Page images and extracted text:
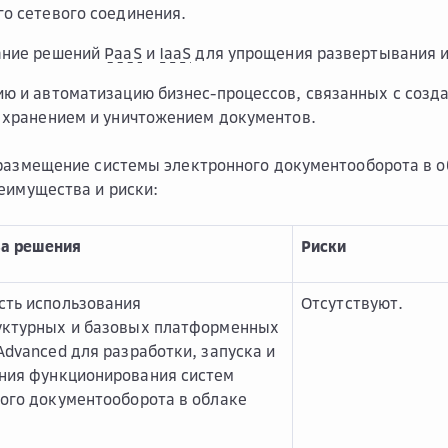
о сетевого соединения.
ание решений
PaaS
и
IaaS
для упрощения развертывания 
ю и автоматизацию бизнес-процессов, связанных с созд
 хранением и уничтожением документов.
размещение системы электронного документооборота в о
еимущества и риски:
а решения
Риски
ть использования
Отсутствуют.
уктурных и базовых платформенных
Advanced для разработки, запуска и
ния функционирования систем
ого документооборота в облаке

WHAT TO WORK ON:
Reproduce every record above exactly, omitting the pictures.

ANSWER BELOW:
о сетевого соединения.
ание решений
PaaS
и
IaaS
для упрощения развертывания 
ю и автоматизацию бизнес-процессов, связанных с созд
 хранением и уничтожением документов.
размещение системы электронного документооборота в о
еимущества и риски:
а решения
Риски
ть использования
Отсутствуют.
уктурных и базовых платформенных
Advanced для разработки, запуска и
ния функционирования систем
ого документооборота в облаке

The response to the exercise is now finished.